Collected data
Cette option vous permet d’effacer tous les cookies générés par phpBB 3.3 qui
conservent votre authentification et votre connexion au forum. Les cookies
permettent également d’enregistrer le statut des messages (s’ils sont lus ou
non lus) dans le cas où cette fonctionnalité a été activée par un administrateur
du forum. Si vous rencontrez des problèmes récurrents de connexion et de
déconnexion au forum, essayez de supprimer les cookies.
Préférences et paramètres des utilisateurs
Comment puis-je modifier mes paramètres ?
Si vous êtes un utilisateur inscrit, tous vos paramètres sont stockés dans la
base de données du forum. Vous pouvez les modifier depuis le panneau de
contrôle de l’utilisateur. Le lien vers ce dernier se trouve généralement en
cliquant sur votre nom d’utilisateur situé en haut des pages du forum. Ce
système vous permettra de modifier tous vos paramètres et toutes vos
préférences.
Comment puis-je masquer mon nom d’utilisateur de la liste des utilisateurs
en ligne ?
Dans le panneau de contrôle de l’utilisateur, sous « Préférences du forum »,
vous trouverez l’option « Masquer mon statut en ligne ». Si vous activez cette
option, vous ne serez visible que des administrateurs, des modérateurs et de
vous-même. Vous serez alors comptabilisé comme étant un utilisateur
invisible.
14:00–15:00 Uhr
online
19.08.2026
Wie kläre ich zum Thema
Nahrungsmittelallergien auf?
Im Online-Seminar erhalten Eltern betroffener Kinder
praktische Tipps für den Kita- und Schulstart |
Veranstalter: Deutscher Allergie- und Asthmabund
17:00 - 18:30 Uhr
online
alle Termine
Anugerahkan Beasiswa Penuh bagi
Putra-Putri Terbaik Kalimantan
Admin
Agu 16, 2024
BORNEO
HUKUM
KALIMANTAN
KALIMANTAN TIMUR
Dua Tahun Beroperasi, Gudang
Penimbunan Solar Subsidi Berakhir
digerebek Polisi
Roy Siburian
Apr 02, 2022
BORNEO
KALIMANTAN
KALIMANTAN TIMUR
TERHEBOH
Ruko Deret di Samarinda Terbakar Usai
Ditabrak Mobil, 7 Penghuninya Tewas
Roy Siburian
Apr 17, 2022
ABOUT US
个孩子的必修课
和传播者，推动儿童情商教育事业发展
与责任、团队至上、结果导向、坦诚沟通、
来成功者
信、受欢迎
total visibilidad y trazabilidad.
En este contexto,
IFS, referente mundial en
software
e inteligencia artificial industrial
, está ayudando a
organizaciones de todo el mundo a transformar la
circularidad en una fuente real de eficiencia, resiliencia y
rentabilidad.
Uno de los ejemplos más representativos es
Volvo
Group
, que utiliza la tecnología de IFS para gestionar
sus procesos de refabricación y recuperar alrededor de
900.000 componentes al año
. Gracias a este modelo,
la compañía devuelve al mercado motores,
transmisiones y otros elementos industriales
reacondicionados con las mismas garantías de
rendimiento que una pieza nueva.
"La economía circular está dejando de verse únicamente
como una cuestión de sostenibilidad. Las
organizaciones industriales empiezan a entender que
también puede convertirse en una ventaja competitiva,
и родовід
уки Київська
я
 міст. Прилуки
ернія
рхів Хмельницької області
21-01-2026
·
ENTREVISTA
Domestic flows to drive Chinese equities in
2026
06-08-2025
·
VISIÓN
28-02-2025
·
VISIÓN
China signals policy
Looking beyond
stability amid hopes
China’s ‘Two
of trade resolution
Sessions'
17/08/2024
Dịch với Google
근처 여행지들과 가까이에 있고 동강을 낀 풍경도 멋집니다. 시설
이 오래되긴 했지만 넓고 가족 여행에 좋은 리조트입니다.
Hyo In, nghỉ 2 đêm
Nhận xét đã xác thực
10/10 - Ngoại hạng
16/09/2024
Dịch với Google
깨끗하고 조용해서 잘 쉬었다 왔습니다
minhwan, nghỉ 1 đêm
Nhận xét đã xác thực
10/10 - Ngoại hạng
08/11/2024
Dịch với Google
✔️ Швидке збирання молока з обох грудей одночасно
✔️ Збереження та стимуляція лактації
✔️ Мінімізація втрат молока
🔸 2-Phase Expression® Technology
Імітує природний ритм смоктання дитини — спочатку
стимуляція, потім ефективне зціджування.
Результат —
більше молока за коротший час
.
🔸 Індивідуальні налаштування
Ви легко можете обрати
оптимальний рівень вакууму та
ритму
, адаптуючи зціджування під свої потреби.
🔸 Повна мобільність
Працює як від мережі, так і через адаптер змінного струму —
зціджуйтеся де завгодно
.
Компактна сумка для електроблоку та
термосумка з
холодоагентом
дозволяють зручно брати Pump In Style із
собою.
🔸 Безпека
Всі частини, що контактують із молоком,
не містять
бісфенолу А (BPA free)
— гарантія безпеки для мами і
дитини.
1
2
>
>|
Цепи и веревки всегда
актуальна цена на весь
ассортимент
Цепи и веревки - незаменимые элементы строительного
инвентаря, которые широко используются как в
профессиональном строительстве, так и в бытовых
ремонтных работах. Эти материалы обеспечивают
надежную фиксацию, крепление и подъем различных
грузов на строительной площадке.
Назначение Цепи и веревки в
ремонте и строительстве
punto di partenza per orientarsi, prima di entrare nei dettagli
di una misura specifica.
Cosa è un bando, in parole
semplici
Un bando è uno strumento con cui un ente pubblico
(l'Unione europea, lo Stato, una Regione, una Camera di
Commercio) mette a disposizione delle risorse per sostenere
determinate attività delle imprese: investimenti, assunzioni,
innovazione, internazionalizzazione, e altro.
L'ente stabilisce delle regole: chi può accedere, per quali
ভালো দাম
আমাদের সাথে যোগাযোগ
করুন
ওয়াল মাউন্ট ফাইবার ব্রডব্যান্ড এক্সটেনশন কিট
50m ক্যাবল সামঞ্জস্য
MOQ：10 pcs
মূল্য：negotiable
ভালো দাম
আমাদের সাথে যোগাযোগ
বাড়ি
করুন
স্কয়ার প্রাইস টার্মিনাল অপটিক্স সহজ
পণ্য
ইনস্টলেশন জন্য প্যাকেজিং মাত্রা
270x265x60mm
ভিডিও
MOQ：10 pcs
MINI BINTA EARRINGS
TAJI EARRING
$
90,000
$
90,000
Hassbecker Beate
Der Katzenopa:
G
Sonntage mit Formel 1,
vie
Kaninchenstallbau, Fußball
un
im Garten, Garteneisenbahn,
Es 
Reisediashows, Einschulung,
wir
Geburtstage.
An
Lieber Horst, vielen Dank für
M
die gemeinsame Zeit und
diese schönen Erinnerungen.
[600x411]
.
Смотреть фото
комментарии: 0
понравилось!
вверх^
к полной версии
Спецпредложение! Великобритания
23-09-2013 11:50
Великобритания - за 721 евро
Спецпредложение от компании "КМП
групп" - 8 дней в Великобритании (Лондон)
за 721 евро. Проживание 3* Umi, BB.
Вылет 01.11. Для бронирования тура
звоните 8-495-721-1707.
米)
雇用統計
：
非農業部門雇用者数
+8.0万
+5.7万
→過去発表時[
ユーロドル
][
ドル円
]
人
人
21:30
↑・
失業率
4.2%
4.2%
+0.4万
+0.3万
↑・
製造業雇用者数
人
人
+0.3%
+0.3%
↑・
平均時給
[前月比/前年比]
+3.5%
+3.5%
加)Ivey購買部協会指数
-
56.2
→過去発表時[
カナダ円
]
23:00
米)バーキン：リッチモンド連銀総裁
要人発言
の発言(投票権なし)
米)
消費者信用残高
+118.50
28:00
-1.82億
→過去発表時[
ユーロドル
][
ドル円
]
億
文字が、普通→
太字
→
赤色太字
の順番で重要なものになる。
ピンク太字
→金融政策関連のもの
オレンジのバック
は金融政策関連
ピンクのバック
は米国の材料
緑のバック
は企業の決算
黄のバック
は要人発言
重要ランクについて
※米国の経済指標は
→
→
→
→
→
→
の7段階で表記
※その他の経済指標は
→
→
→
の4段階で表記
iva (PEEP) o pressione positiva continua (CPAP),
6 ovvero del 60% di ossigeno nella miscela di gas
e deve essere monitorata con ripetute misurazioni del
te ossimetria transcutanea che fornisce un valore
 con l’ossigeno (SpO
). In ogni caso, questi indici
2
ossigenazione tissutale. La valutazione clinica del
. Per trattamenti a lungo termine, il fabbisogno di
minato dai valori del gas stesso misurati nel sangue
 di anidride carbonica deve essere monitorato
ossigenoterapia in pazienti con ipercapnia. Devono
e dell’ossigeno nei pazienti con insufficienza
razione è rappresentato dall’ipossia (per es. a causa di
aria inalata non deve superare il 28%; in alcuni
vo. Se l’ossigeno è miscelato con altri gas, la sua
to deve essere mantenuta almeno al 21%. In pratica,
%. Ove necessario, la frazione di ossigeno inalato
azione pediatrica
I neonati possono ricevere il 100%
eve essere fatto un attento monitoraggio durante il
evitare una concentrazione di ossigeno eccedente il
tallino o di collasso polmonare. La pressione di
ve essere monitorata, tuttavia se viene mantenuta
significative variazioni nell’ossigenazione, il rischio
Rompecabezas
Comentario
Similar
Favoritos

▶ [Directions for this task]:
Please go through the data above and copy every line that has the word "option".

▶ [Response for this exercise]:
Cette option vous permet d’effacer tous les cookies générés par phpBB 3.3 qui
vous trouverez l’option « Masquer mon statut en ligne ». Si vous activez cette
option, vous ne serez visible que des administrateurs, des modérateurs et de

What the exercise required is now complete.